[DATASET RECORDS]

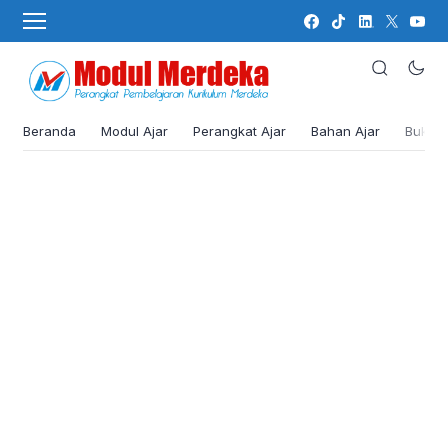
Beranda
Modul Ajar
Perangkat Ajar
Bahan Ajar
Buku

[/DATASET RECORDS]

▸ **TASK OBJECTIVE**
Please give the number of lines in the data above where the word "Ajar" appears, and nothing besides.

▸ **SOLUTION**
3